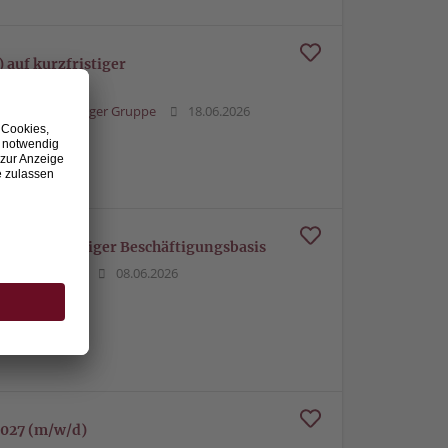
 auf kurzfristiger
Ravensburger Gruppe
18.06.2026
auf kurzfristiger Beschäftigungsbasis
burger Gruppe
08.06.2026
027 (m/w/d)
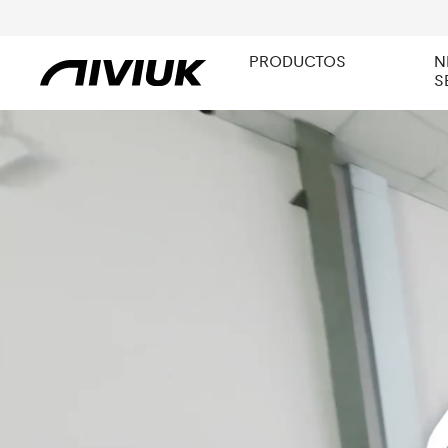
PRODUCTOS
N
S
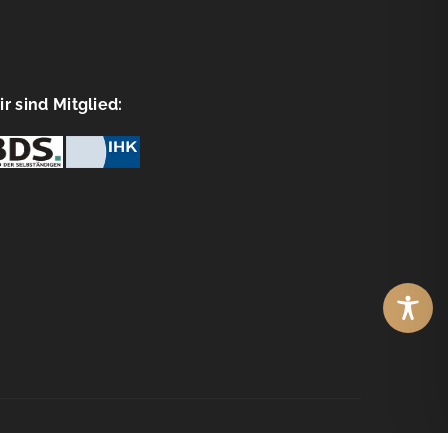
r sind Mitglied:
© Copyright
WebOptimisten2026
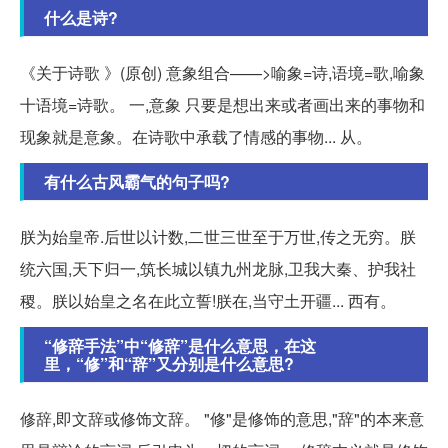
什么是诗?
《关于诗歌 》(原创) 意象组合——>喻象=诗,语境=歌,喻象
十语境=诗歌。 一,意象 只要是想出来或者画出来的事物和
现象就是意象。在诗歌中承载了情感的事物... 从。
有什么古风霸气的句子吗?
朕为始皇帝.后世以计数,二世三世至于万世,传之无穷。朕
统六国,天下归一,筑长城以镇九州龙脉,卫我大秦、护我社
稷。朕以始皇之名在此立誓!朕在,当守土开疆... 西有。
“修辞手法”中“修辞”是什么意思，在这
里，“修”和“辞”又分别是什么意思?
修辞,即文辞或修饰文辞。 "修"是修饰的意思,"辞"的本来意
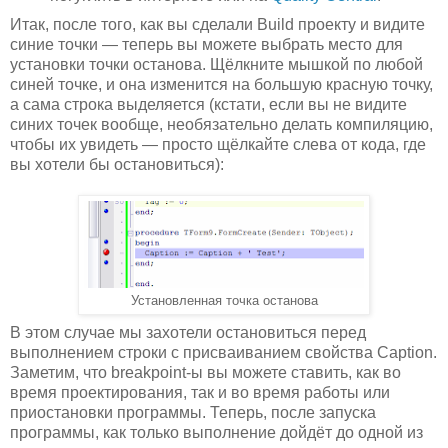
Итак, после того, как вы сделали Build проекту и видите
синие точки — теперь вы можете выбрать место для
установки точки останова. Щёлкните мышкой по любой
синей точке, и она изменится на большую красную точку,
а сама строка выделяется (кстати, если вы не видите
синих точек вообще, необязательно делать компиляцию,
чтобы их увидеть — просто щёлкайте слева от кода, где
вы хотели бы остановиться):
Установленная точка останова
В этом случае мы захотели остановиться перед
выполнением строки с присваиванием свойства Caption.
Заметим, что breakpoint-ы вы можете ставить, как во
время проектирования, так и во время работы или
приостановки программы. Теперь, после запуска
программы, как только выполнение дойдёт до одной из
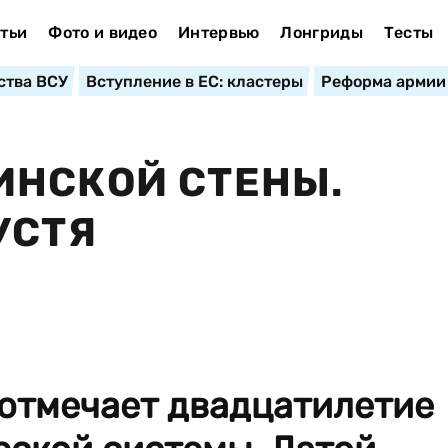
тьи
Фото и видео
Интервью
Лонгриды
Тесты
ства ВСУ
Вступление в ЕС: кластеры
Реформа армии
ИНСКОЙ СТЕНЫ.
УСТЯ
 отмечает двадцатилетие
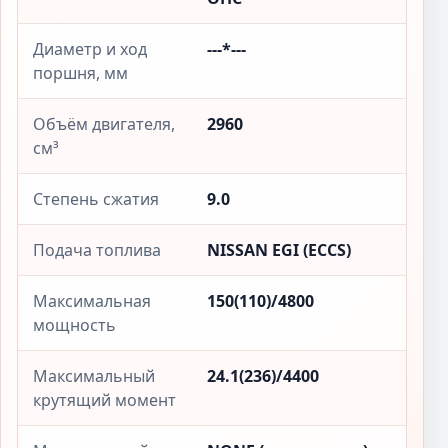
Диаметр и ход
---*---
поршня, мм
Объём двигателя,
2960
см³
Степень сжатия
9.0
Подача топлива
NISSAN EGI (ECCS)
Максимальная
150(110)/4800
мощность
Максимальный
24.1(236)/4400
крутящий момент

◆ ◆ ◆

Exercise prompt: Copy out every line from the data above in which the word "программы" occurs.

Result:
приостановки программы. Теперь, после запуска
программы, как только выполнение дойдёт до одной из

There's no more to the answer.